PROBLEM STATEMENT
Each record below is to be retyped exactly, with its pictures omitted.

INPUT MATERIAL
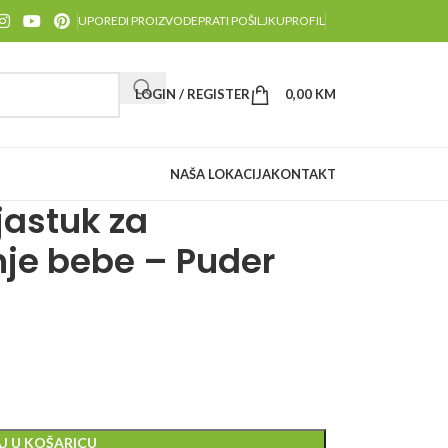
UPOREDI PROIZVODE
PRATI POŠILJKU
PROFIL
LOGIN / REGISTER
0,00
KM
NAŠA LOKACIJA
KONTAKT
jastuk za
nje bebe – Puder
J U KOŠARICU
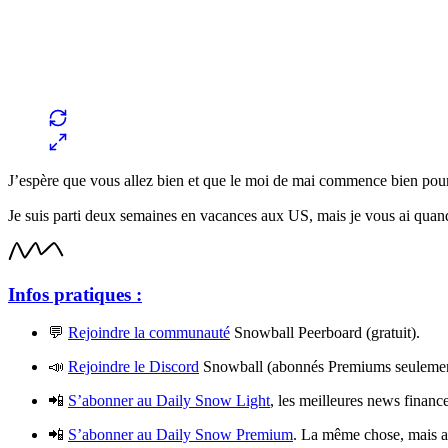
J’espère que vous allez bien et que le moi de mai commence bien pour
Je suis parti deux semaines en vacances aux US, mais je vous ai quan
Infos pratiques :
💬
Rejoindre la communauté
Snowball Peerboard (gratuit).
📣
Rejoindre le Discord
Snowball (abonnés Premiums seulemen
📲
S’abonner au Daily Snow Light
, les meilleures news finance
📲
S’abonner au Daily Snow Premium
. La même chose, mais a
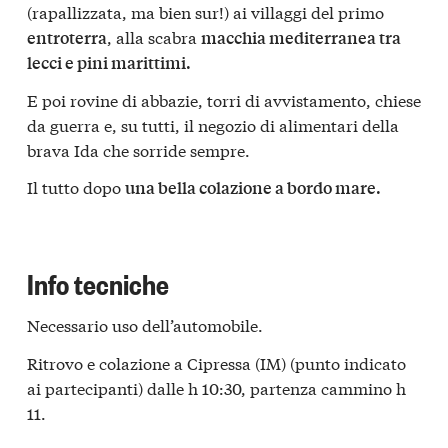
(rapallizzata, ma bien sur!) ai villaggi del primo
, alla scabra
entroterra
macchia mediterranea tra
lecci e pini marittimi.
E poi rovine di abbazie, torri di avvistamento, chiese
da guerra e, su tutti, il negozio di alimentari della
brava Ida che sorride sempre.
Il tutto dopo
una bella colazione a bordo mare.
Info tecniche
Necessario uso dell’automobile.
Ritrovo e colazione a Cipressa (IM) (punto indicato
ai partecipanti) dalle h 10:30, partenza cammino h
11.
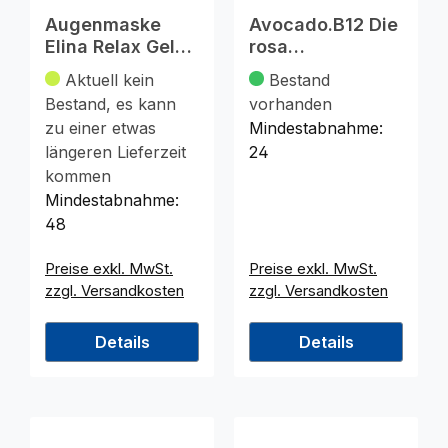
Augenmaske
Avocado.B12 Die
Elina Relax Gel
rosa
24x7cm rosa
Gesichtscreme
Aktuell kein
Bestand
100ml
Bestand, es kann
vorhanden
zu einer etwas
Mindestabnahme:
längeren Lieferzeit
24
kommen
Mindestabnahme:
48
Preise exkl. MwSt.
Preise exkl. MwSt.
zzgl. Versandkosten
zzgl. Versandkosten
Details
Details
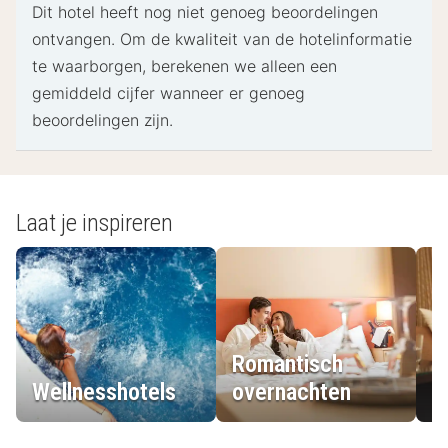
Dit hotel heeft nog niet genoeg beoordelingen
ontvangen. Om de kwaliteit van de hotelinformatie
te waarborgen, berekenen we alleen een
gemiddeld cijfer wanneer er genoeg
beoordelingen zijn.
Laat je inspireren
Romantisch
Wellnesshotels
overnachten
L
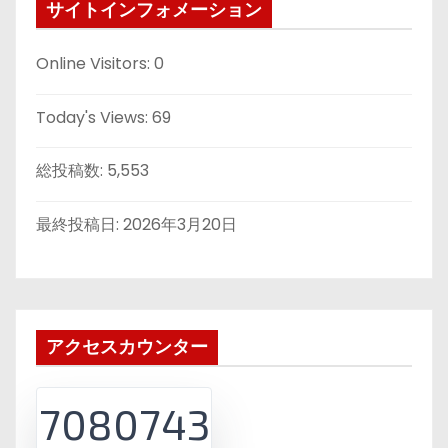
サイトインフォメーション
Online Visitors:
0
Today's Views:
69
総投稿数:
5,553
最終投稿日:
2026年3月20日
アクセスカウンター
7080743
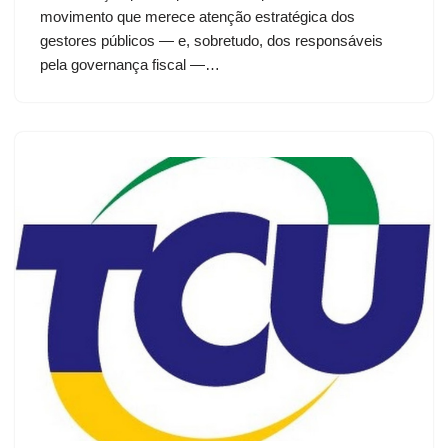
movimento que merece atenção estratégica dos
gestores públicos — e, sobretudo, dos responsáveis
pela governança fiscal —…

EXERCISE OUTPUT
UPOREDI PROIZVODE
PRATI POŠILJKU
PROFIL
LOGIN / REGISTER
0,00
KM
NAŠA LOKACIJA
KONTAKT
jastuk za
nje bebe – Puder
J U KOŠARICU
J’espère que vous allez bien et que le moi de mai commence bien pour
Je suis parti deux semaines en vacances aux US, mais je vous ai quan
Infos pratiques :
💬
Rejoindre la communauté
Snowball Peerboard (gratuit).
📣
Rejoindre le Discord
Snowball (abonnés Premiums seulemen
📲
S’abonner au Daily Snow Light
, les meilleures news finance
📲
S’abonner au Daily Snow Premium
. La même chose, mais a
(rapallizzata, ma bien sur!) ai villaggi del primo
, alla scabra
entroterra
macchia mediterranea tra
lecci e pini marittimi.
E poi rovine di abbazie, torri di avvistamento, chiese
da guerra e, su tutti, il negozio di alimentari della
brava Ida che sorride sempre.
Il tutto dopo
una bella colazione a bordo mare.
Info tecniche
Necessario uso dell’automobile.
Ritrovo e colazione a Cipressa (IM) (punto indicato
ai partecipanti) dalle h 10:30, partenza cammino h
11.
Augenmaske
Avocado.B12 Die
Elina Relax Gel
rosa
24x7cm rosa
Gesichtscreme
Aktuell kein
Bestand
100ml
Bestand, es kann
vorhanden
zu einer etwas
Mindestabnahme:
längeren Lieferzeit
24
kommen
Mindestabnahme:
48
Preise exkl. MwSt.
Preise exkl. MwSt.
zzgl. Versandkosten
zzgl. Versandkosten
Details
Details
Dit hotel heeft nog niet genoeg beoordelingen
ontvangen. Om de kwaliteit van de hotelinformatie
te waarborgen, berekenen we alleen een
gemiddeld cijfer wanneer er genoeg
beoordelingen zijn.
Laat je inspireren
Romantisch
Wellnesshotels
overnachten
L
サイトインフォメーション
Online Visitors:
0
Today's Views:
69
総投稿数:
5,553
最終投稿日:
2026年3月20日
アクセスカウンター
7080743
movimento que merece atenção estratégica dos
gestores públicos — e, sobretudo, dos responsáveis
pela governança fiscal —…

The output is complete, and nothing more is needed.